• [Task prompt] Match the word "грядки". Return each line of the data below where it appears.

• [Exercise material]
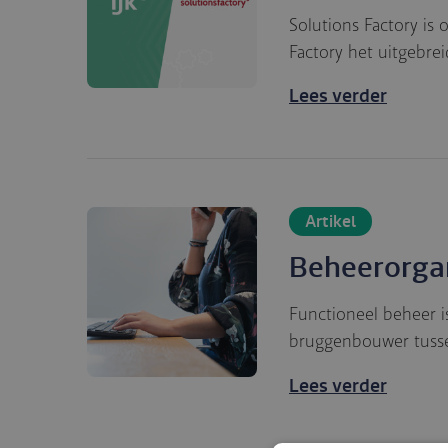
Solutions Factory is 
Factory het uitgebre
Lees verder
Artikel
Beheerorgan
Functioneel beheer is
bruggenbouwer tusse
Lees verder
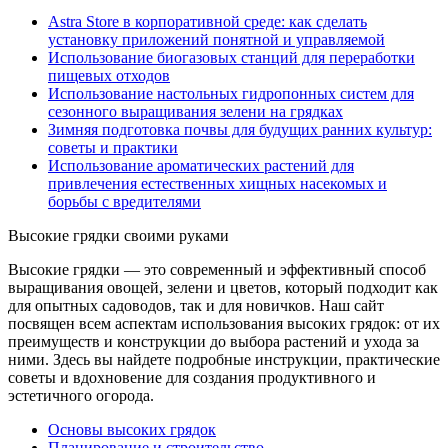
Astra Store в корпоративной среде: как сделать
установку приложений понятной и управляемой
Использование биогазовых станций для переработки
пищевых отходов
Использование настольных гидропонных систем для
сезонного выращивания зелени на грядках
Зимняя подготовка почвы для будущих ранних культур:
советы и практики
Использование ароматических растений для
привлечения естественных хищных насекомых и
борьбы с вредителями
Высокие грядки своими руками
Высокие грядки — это современный и эффективный способ
выращивания овощей, зелени и цветов, который подходит как
для опытных садоводов, так и для новичков. Наш сайт
посвящен всем аспектам использования высоких грядок: от их
преимуществ и конструкции до выбора растений и ухода за
ними. Здесь вы найдете подробные инструкции, практические
советы и вдохновение для создания продуктивного и
эстетичного огорода.
Основы высоких грядок
Планирование и строительство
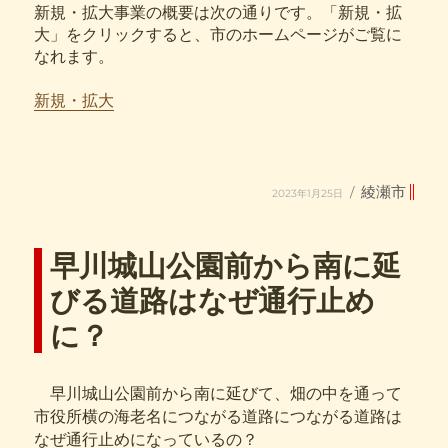
新規・拡大事業の概要は次の通りです。「新規・拡
大」をクリックすると、市のホームページがご覧に
なれます。
新規・拡大
投
カ
綾瀬市
2023年1月25日
稿
テ
日:
ゴ
リ
ー
早川城山公園前から南に延
びる道路はなぜ通行止め
に？
早川城山公園前から南に延びて、畑の中を通って
市役所横の海老名につながる道路につながる道路は
なぜ通行止めになっているの？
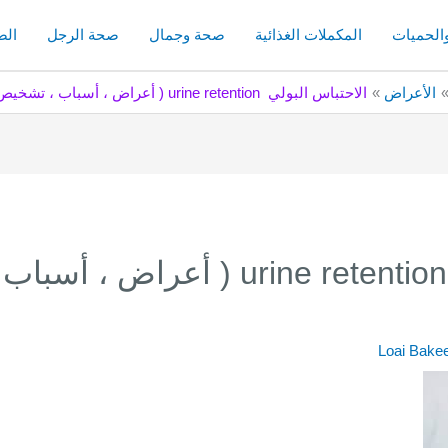
والحميات
المكملات الغذائية
صحة وجمال
صحة الرجل
الص
الأعراض
الاحتباس البولي urine retention ( أعراض ، أسباب ، تشخيص و علاج )
الاحتباس البولي urine retention (
Loai Bake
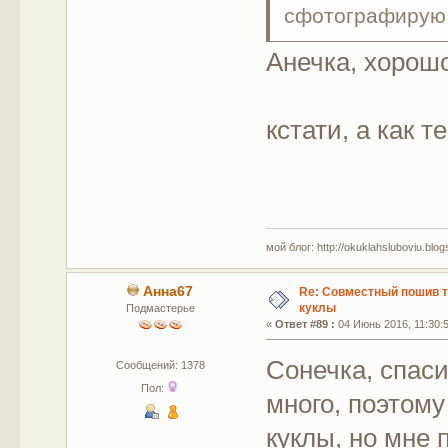
сфотографирую 
Анечка, хорошо
кстати, а как т
мой блог: http://okuklahsluboviu.blogs
Анна67
Re: Совместный пошив 
куклы
Подмастерье
«
Ответ #89 :
04 Июнь 2016, 11:30:
Сонечка, спаси
Сообщений: 1378
Пол:
много, поэтому
куклы, но мне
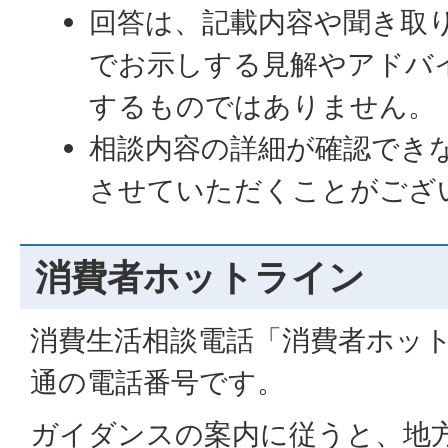
回答は、記載内容や聞き取
でお示しする見解やアドバ
するものではありません。
相談内容の詳細が確認でき
させていただくことがござ
消費者ホットライン
消費生活相談電話「消費者ホッ
通の電話番号です。
ガイダンスの案内に従うと、地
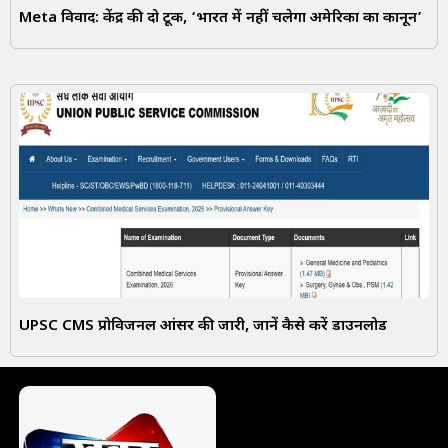
Meta विवाद: केंद्र की दो टूक, ‘भारत में नहीं चलेगा अमेरिका का कानून’
UPSC CMS प्रोविजनल आंसर की जारी, जानें कैसे करें डाउनलोड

• [Task result]
Высокие грядки своими руками
Высокие грядки — это современный и эффективный способ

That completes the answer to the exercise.